In mathematical finite group theory, the Thompson order formula, introduced by John Griggs Thompson (Held 1969), gives a formula for the order of a finite group in terms of the centralizers of involutions, extending the results of Brauer & Fowler (1955).

==Statement==

If a finite group G has exactly two conjugacy classes of involutions with representatives t and z, then the Thompson order formula (Aschbacher 2000) (Suzuki 1986) states

$|G| = |C_g(z)| a(t) + |C_g(t)| a(z)$
Here a(x) is the number of pairs (u,v) with u conjugate to t, v conjugate to z, and x in the subgroup generated by uv.

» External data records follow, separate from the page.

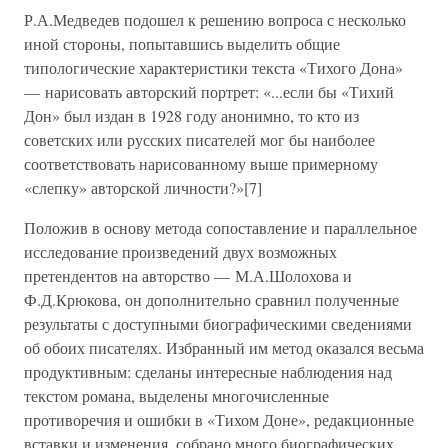
Р.А.Медведев подошел к решению вопроса с несколько
иной стороны, попытавшись выделить общие
типологические характеристики текста «Тихого Дона»
— нарисовать авторский портрет: «...если бы «Тихий
Дон» был издан в 1928 году анонимно, то кто из
советских или русских писателей мог бы наиболее
соответствовать нарисованному выше примерному
«слепку» авторской личности?»[7]
Положив в основу метода сопоставление и параллельное
исследование произведений двух возможных
претендентов на авторство — М.А.Шолохова и
Ф.Д.Крюкова, он дополнительно сравнил полученные
результаты с доступными биографическими сведениями
об обоих писателях. Избранный им метод оказался весьма
продуктивным: сделаны интересные наблюдения над
текстом романа, выделены многочисленные
противоречия и ошибки в «Тихом Доне», редакционные
вставки и изменения, собрано много биографических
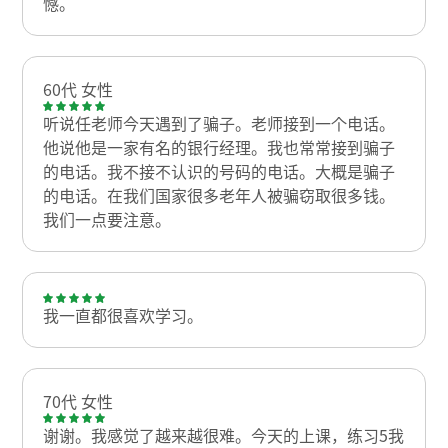
憾。
60代 女性
听说任老师今天遇到了骗子。老师接到一个电话。
他说他是一家有名的银行经理。我也常常接到骗子
的电话。我不接不认识的号码的电话。大概是骗子
的电话。在我们国家很多老年人被骗窃取很多钱。
我们一点要注意。
我一直都很喜欢学习。
70代 女性
谢谢。我感觉了越来越很难。今天的上课，练习5我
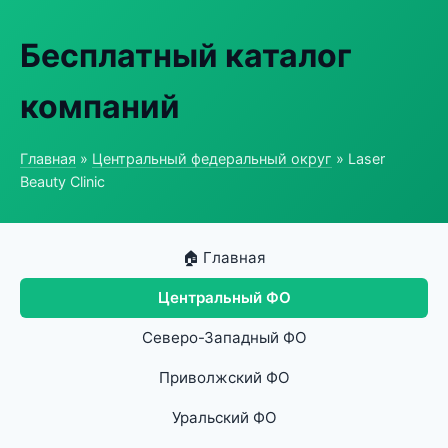
Бесплатный каталог
компаний
Главная
»
Центральный федеральный округ
» Laser
Beauty Clinic
🏠 Главная
Центральный ФО
Северо-Западный ФО
Приволжский ФО
Уральский ФО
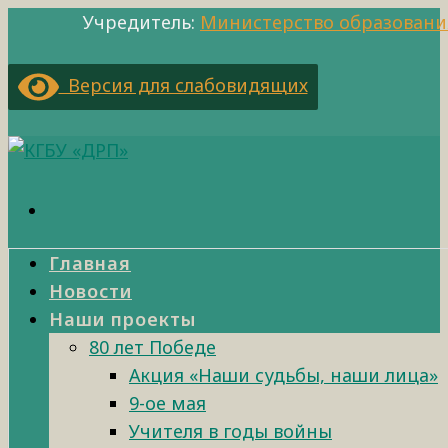
Учредитель:
Министерство образовани
Версия для слабовидящих
Главная
Новости
Наши проекты
80 лет Победе
Акция «Наши судьбы, наши лица»
9-ое мая
Учителя в годы войны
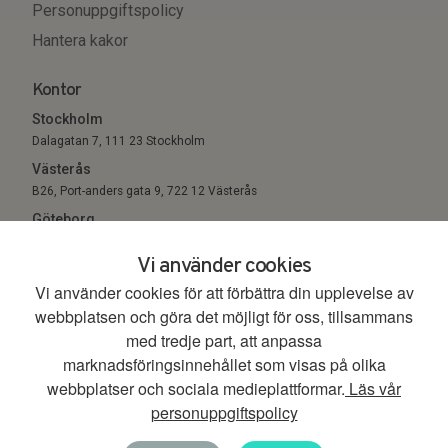
Personuppgiftspolicy
Hantera kakor
Kontor
Stockholm
Dalagatan 7, 111 23 Stockholm
Västerås
B26, Port-anders gata 9, 722 12 Västerås
Göteborg
Sigholm Tech, c/o Entreprenörsgatan, St Eriksgatan 6 411 05
Vi använder cookies
Göteborg
Vi använder cookies för att förbättra din upplevelse av
webbplatsen och göra det möjligt för oss, tillsammans
© 2026. All Rights Reserved.
med tredje part, att anpassa
marknadsföringsinnehållet som visas på olika
webbplatser och sociala medieplattformar.
Läs vår
personuppgiftspolicy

Harris (1972) gives the following more complicated version of the Thompson order formula for the case when G has more than two conjugacy classes of involution.
$|G| = C_G(t)C_G(z) \sum_x\frac{a(x)}{C_G(x)}$
where t and z are non-conjugate involutions, the sum is over a set of representatives x for the conjugacy classes of involutions, and a(x) is the number of ordered pairs of involutions u,v such that u is conjugate to t, v is conjugate to z, and x is the involution in the subgroup generated by tz.

==Proof==

The Thompson order formula can be rewritten as

$\frac{|G|}{C_G(z)}\frac{|G|}{C_G(t)} = \sum_x a(x)\frac{|G|}{C_G(x)}$

where as before the sum is over a set of representatives x for the classes of involutions.
The left hand side is the number of pairs on involutions (u,v) with u conjugate to t, v conjugate to z. The right hand side counts these pairs in classes, depending the class of the involution in the cyclic group generated by uv. The key point is that uv has even order (as if it had odd order then u and v would be conjugate) and so the group it generates contains a unique involution x.